I do understand that not everyone appreciates the small moves of swapping out pitchers to face specific batters and how it can be frustrating to a casual fan. But back to the task at hand, how will this new rule help the Red Sox? Simple, if a new pitcher is brought in for a specific situation and it doesn’t go to plan, there isn’t a “break glass in case of emergency” backup. They now have to face the next two batters in the order. That’s where the Red Sox will strike and strike often.
Just think about it, it’s late in the game and the opposing manager brings in an arm that has a great track record against J.D. Martinez.
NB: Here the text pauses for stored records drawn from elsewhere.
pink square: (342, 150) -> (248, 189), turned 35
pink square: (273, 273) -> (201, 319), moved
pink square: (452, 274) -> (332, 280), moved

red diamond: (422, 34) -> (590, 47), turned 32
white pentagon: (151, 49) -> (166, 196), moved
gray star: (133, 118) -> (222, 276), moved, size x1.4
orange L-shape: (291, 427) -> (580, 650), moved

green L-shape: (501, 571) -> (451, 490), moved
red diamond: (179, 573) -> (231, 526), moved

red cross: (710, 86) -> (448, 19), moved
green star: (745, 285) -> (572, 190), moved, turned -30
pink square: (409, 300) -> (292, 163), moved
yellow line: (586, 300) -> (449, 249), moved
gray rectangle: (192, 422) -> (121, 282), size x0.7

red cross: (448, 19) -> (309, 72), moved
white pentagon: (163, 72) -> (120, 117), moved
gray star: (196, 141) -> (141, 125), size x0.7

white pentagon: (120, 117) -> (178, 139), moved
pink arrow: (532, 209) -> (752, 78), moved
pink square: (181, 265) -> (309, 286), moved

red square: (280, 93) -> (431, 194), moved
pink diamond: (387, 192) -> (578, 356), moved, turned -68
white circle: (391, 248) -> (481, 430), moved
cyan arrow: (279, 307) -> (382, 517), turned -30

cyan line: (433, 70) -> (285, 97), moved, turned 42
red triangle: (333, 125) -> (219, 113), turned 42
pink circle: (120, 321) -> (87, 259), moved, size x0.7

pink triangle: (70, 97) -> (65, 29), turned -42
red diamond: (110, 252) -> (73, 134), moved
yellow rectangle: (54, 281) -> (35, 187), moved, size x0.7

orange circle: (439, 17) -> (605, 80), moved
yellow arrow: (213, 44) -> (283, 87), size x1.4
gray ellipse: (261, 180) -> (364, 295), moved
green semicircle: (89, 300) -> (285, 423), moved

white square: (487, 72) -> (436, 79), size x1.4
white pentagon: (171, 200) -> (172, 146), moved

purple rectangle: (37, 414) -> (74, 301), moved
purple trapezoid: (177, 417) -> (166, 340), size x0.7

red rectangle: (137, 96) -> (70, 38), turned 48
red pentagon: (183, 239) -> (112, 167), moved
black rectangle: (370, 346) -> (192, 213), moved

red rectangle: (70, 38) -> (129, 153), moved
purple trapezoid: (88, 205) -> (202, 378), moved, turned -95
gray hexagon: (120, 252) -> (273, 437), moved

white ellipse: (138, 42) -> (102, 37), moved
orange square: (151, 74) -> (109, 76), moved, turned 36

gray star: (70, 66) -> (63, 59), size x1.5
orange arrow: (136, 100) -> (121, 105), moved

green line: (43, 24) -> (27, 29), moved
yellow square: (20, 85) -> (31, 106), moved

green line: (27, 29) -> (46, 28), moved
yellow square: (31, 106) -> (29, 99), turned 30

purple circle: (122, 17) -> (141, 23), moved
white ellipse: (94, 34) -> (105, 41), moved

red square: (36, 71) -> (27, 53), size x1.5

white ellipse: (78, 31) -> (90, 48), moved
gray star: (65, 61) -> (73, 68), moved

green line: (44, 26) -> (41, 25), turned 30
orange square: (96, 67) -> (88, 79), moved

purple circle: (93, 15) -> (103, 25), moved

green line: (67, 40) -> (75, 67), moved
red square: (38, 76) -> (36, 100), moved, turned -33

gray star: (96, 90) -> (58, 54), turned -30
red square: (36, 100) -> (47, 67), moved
J.D. gets a hit and now that pitcher has to stare down the barrel of the gun that is possibly Xander Bogaerts and Steve Pearce. Two guys that not only love to hit but hit with runners on base. All of a sudden that great gameplan is an ulcer-inducing nightmare for any manager.
This lineup is one of the toughest outs in baseball. They did most of their damage with two strikes, just let that sink in. That should instantly be swinging momentum to the pitcher, but not against Boston. And don’t forget that this team doesn’t live or die with one single bat in particular. If Martinez is off then Bogey can step up. If Mookie Betts is having an off-night we could see Pearce crush the plate. It truly is a full squad of everyone that is there for the single cause of winning and stepping up when necessary.
The counter to this argument is that this very scenario could backfire against the Red Sox. But in all honesty, I don’t think it would very often. Alex Cora showed in 2018 that he is a manager that is great with strategy but he is also a bit of a creature of habit. More often than not he would stick with the same guys for the same portion of the game as opposed to bringing in a specific pitcher for a specific batter.
Granted going into 2019 the weapons that Cora has to choose from are lacking after the departure of Joe Kelly and expected departure of Craig Kimbrel. But that doesn’t mean he has to change his methodology with how he runs his bullpen. He will most likely continue to use certain pitchers for specific innings. I imagine that Bobby Poyner or Heath Hembree will carry that 7th inning, Ryan Brasier as the setup man, and Matt Barnes as the closer. Wash, rinse, repeat. So I don’t see this new rule working against the Red Sox very often once it’s put into motion.
The new rules have been created to try and be a win-win for the fans and the league. Only time will tell if they truly are as beneficial as the league office believes. The Red Sox are sure to be one of the teams with the best chances to take the new rules and make them advantageous. We won’t know until the season kicks off but I can already picture Cora in his office preparing his chessboard.